Virtue is an accomplished skater and ice dancer with a career spanning 20 years. Her ice dance performance at the 2018 Pyeongchang Winter Olympics to Moulin Rouge melted hearts around the world. Virtue along with her ice dancing partner, Scott Moir, are now the most decorated Olympic athletes in history, with three gold medals and five overall. Training harder than ever before, Virtue and Moir’s goal was to turn their Olympic dreams into reality (again). I think it is safe to say they did just that. Following their success, the pair were inducted into Canada’s Walk of Fame in Toronto and performed in the Thank You Canada Tour (another tour of similar affiliation is said to be in the works for 2019!). ​
Mylene Tu

Tu is an engineering student at the University of Waterloo and founder of FEM in STEM, a social enterprise and resource hub which allows women to connect to the STEM (science, technology, engineering, and math) community. Her mission? According to Women of Influence, it is to “Find. Explore. Motivate.” Not only does Tu wish to provide STEM women with the greatest of resources for education and employment in the field, but she wants to raise awareness surrounding the gender gap as well. Heavily influenced by her experiences as a first year, Tu hopes to inspire and equip her fellow women in Ontario to pursue their STEM-based goals. Since creating FEM in STEM, Tu has collaborated with Women on the Move and has gained over 70 members across Ontario. You can learn more about Tu, here and FEM in STEM here

Domee Shi 

Shi has worked for Pixar since 2011 as a storyboard artist. She gained acclaim for her animated short, Bao, which premiered before screenings of Brad Bird’s Incredibles 2. Shi’s work on Bao made her the first-ever female director at Pixar. Based on her childhood in Toronto, Shi captured the relationship between mother and child. Part fairy tale and part personal homage, this short’s messaging transcends cultural boundaries. Since Shi’s mass success, it is rumoured she is en route to creating her first feature-length project.

Carly Fleischmann

Carly Fleischmann was diagnosed with autism and oral motor apraxia at the age of two. This prevents her from being able to communicate with the use of her mouth. At the age of 10, Fleischmann began to communicate via a computer. In early 2018, she had the opportunity to host The Late Show with Stephen Colbert. She is the first nonverbal talk show host to do so.
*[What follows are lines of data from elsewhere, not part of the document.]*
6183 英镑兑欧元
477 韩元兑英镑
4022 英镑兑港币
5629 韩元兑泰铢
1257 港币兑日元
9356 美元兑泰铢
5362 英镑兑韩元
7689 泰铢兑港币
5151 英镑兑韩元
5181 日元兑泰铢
Fleischmann also has her own Youtube-based talk show, Speechless with Carly Fleischmann, where she has interviewed the likes of Channing Tatum and James Van Der Beek. Fleischmann has continued to work hard as an advocate for the autism community through her wit, humour and intellect. 

Sandra Oh

Icon and legend Sandra Oh is well known for her role as Dr. Cristina Yang on Grey’s Anatomy. Since leaving the show in 2014 she has continued to partake in projects both on and off screen. Back in 2018, Oh made Emmy history by becoming the first woman of Asian descent to be nominated for the Best Lead Actress in a Drama Series category (the 2019 Golden Globes continue to elude to another year of great things …). The Emmy nomination was for her brilliant performance in BBC America’s Killing Eve. This was not only historic for Oh, but for Asian representation and culture everywhere.